We’re still in the learning phase, but we will start asking AI for more. Running a building is complicated. You can make adjustments and then wonder, “Did it help me or not?” Maybe other parameters kicked in that you didn’t know about. AI can look at all these different points—but the average person can’t.
Here’s another use for AI. Every device I’ve put in talks through BACnet to my BAS—but what if people haven’t done that and information is scattered in different parts of the cloud? AI can aggregate the data, analyze it, and then write back to just the BAS. Instead of spending money to completely replace stranded assets, people can spend money on the AI and keep things in place that are good at what they do.
What steps or actions should a building owner or facilities director take to move toward their sustainability and energy goals today?
You have to install meters. If you don’t meter your systems, you can’t prove the savings. You need to solidify that what you’re doing is the right thing. You need to get the message out.
If you’re still running buildings on pneumatic controls, you need to come up with a five-year plan to get rid of them. It doesn’t have to be all at once. When my buildings went from pneumatic to direct digital control and had lighting and occupancy information feeding into the BAS, they used 50% less energy. Toss solar panels on top of them, and we drop it down more. Find a 250-kW battery and voilà, the buildings can almost become net-zero.

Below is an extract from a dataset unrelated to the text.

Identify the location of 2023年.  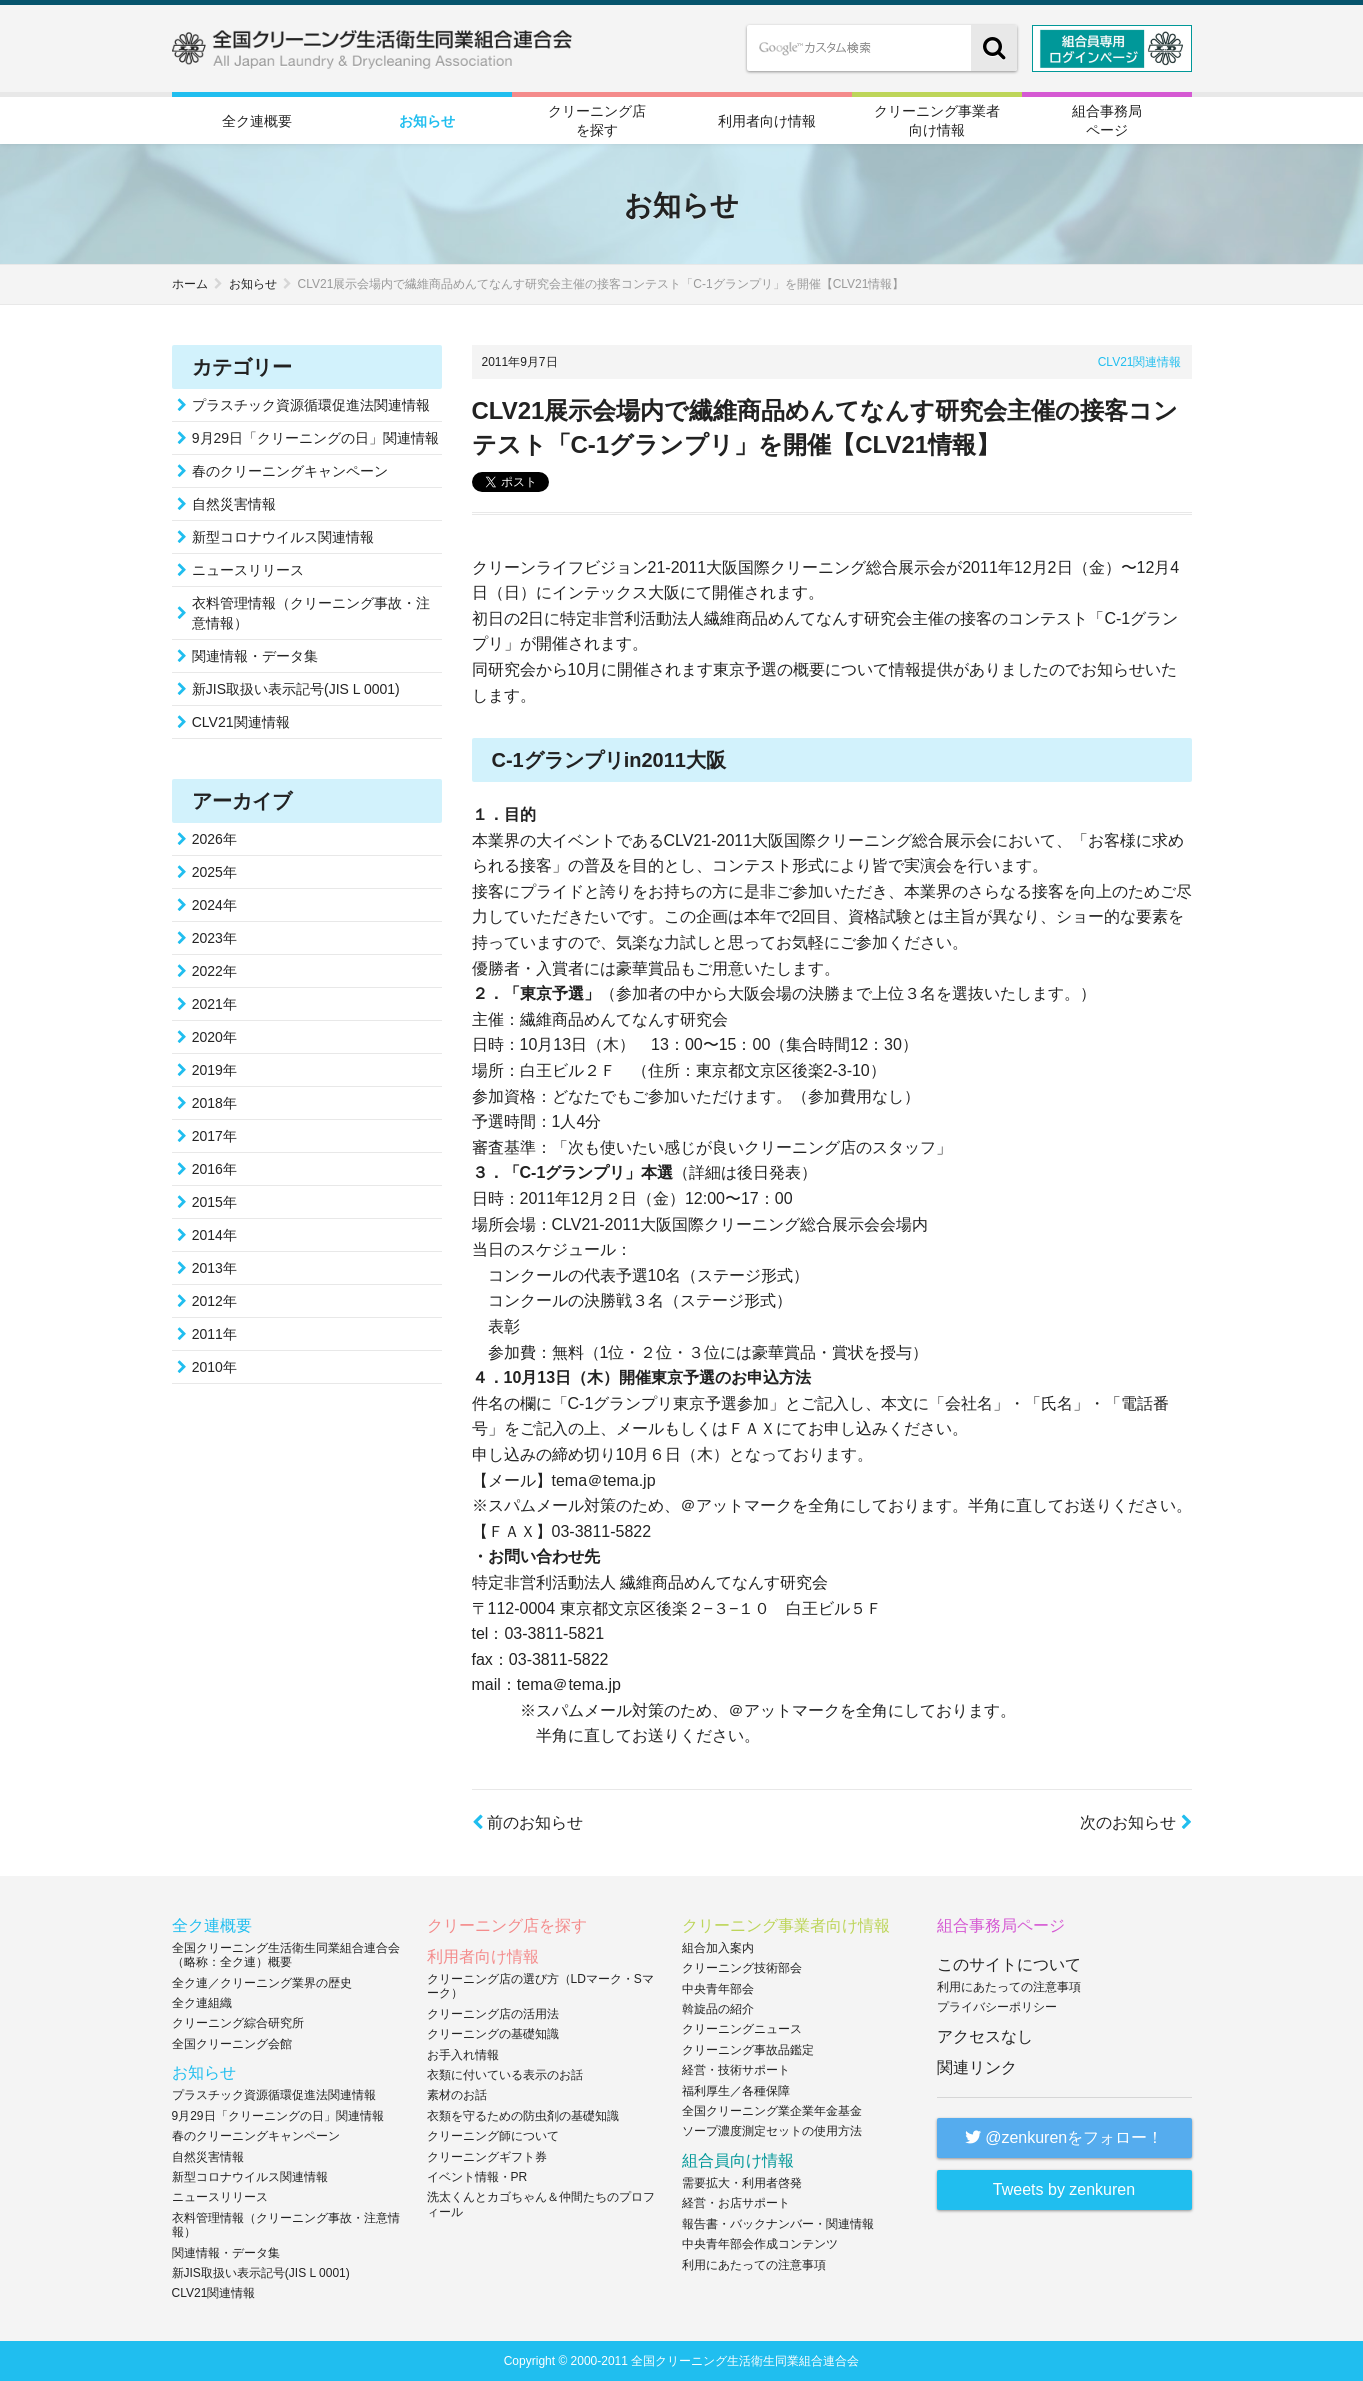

Install occupancy-based controls. You have to be able to control what gets heating and cooling based on when there’s people there. You may have to come up with $1 million upfront, depending on the building size. But how much money does the building cost you to run every year? You’ll save 30% to 50% easily. Electric rates are not going down.
And take advantage of solar. You can get help from the Inflation Reduction Act (IRA) and still have a power purchase agreement with somebody, which should bring your rates down. Many contracts lock in rates and promise no inflation.
Switching everything to LEDs is a no brainer now. With the IRA money, people need to step up. And if you can’t do it yourself, then reach out to somebody that can help with the paperwork and the project management. There are companies out there. They may take half of your IRA refund, but you will get the project done and get the benefits of the energy savings forever after.
If you’re running a facility and you have a team, share the vision with the team. They need to know what you’re doing and why. After 10 years of speaking engagements, I finally presented to my own department—to my team and the facilities controls specialist who does the crazy implementations I request. Afterward, he said, “Oh, my God, Ken, we can do better.” Keeping the people around you motivated helps because this is bigger than one person can do.
Finally, build relationships. If you’re working on a large campus or building, you’re typically not the one who gets to make all the decisions. How do you get things done right? Maybe that means you buy coffee for the director of procurement. Become friends with the IT department because you can’t do anything without IT onboard now. If you plug something into the IT network, and their job is to protect the campus, they see you as a threat. Have conversations with them. Buying them lunch is cheap compared to them shutting down one of your projects.
Build relationships with everyone. Your peers, your utility company because they can do things to make your life easier, and people who have publications like this. Because someone might read this and say, “Hey, Kenny is doing cool stuff over at CSUDH. We have a widget that can save his campus money.”